No matter. During the interim, Olson set up his own task force. He was ready with a new bill when the 2009 Legislature convened.

‘‘I would really like to see this one go through,’’ he said.

Others, however, aren’t so eager.

Meghan Caughey, the vice president of Mental Health America of Oregon, praises Olson when she talks about the proposed bill. ‘‘I really believe that Rep. Olson is a very compassionate person,’’ she said. ‘‘I think his intentions are very noble and good.’’

But the legislation itself troubles her. ‘‘I do have some very serious issues with this bill,’’ Caughey said.

She’s worried it will perpetuate discrimination against the mentally ill, and that people could be coerced into signing up.

‘‘I know what it’s like to be in trouble, be in crisis,’’ she said. ‘‘I know what it’s like to know prejudice and discrimination.’’

At age 19, Caughey, who is now 53, was diagnosed with schizophrenia. She’s been hospitalized more than 100 times, gone through shock treatments, four-point physical restraints, seclusion rooms — the list goes on. ‘‘That gives you an idea of the severity of the disabilities I’ve had.’’

Caughey’s been in recovery for 10 years now — ‘‘my life is a testimony that people can recover’’ — but she hasn’t forgotten what it’s like.

‘‘I think this bill would continue to separate us out and make us apart from the general population,’’ she said.

Instead, Caughey recommends a completely different approach. She would like to pair law enforcement officials with peer specialists who could help them work with the mentally ill. Those partnerships, she said, would lead to soft interventions. ‘‘I think it’s a more humane, more human solution.’’

Chris Bouneff, the executive director of National Alliance on Mental Illness Oregon, shares some of Caughey’s concerns. But he’s more hopeful that, with some work, the database could work.

‘‘We’re willing to sit down and fine tune this,’’ Bouneff said. ‘‘The more successful we can make those interactions, the better off law enforcement will be and the better off those individuals will be.’’

One of the first amendments — Olson himself supports it — is a broadening of the bill to include people with other conditions including dementia, Alzheimer’s, diabetes and epilepsy.

Like Caughey, Bouneff wants additional safeguards put in place to ensure the information can’t be used inappropriately and that when people sign up they are doing so under their own free will. ‘‘There’s a fine line, particularly if you’re somebody with significant mental illness, between voluntary and coercion,’’ he said.

Thayer, for her part, hopes that line can be laid out and that the bill will eventually become law.

‘‘My son knows that I have his best interest in heart and mind,’’ she said. ‘‘He wants me to be able to help him during those times. And I can’t help him if they take him to jail.

‘‘What would that law do for me? I could sleep at a night.’’

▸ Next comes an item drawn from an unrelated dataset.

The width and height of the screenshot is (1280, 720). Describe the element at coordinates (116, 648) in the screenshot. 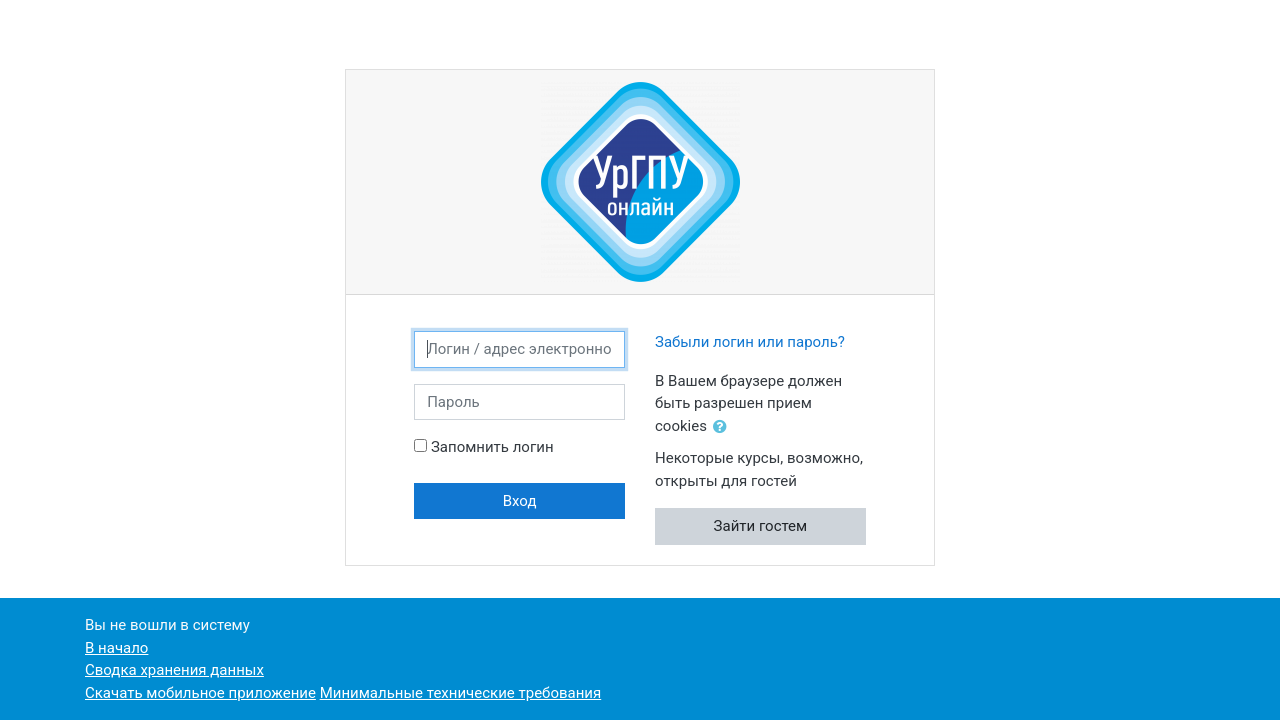 I see `В начало` at that location.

OUR COMMENT – This is a clever and terrible idea is grown within the vacuum of vision and leadership by persons desperate for a solution to a chronic problem. Beside the impossibility of managing even voluntary medical information within federal constraints, the disparity and discrimination of implementation, the departments and bureaus using such a database would need to either agree to a degree of liability for use of the information, or use it on a voluntary basis – which means it’s just a pretend fix, which is more dangerous than nothing at all.

Using the name of James Chasse by this reporter to promote this clever and terrible idea is misleading. First, we doubt James would ever agree to be involved with this sort of authoritarian intervention, and second, it’s clear from evidence the officers didn’t check their own SWIS database prior to targeting James and beating him to death.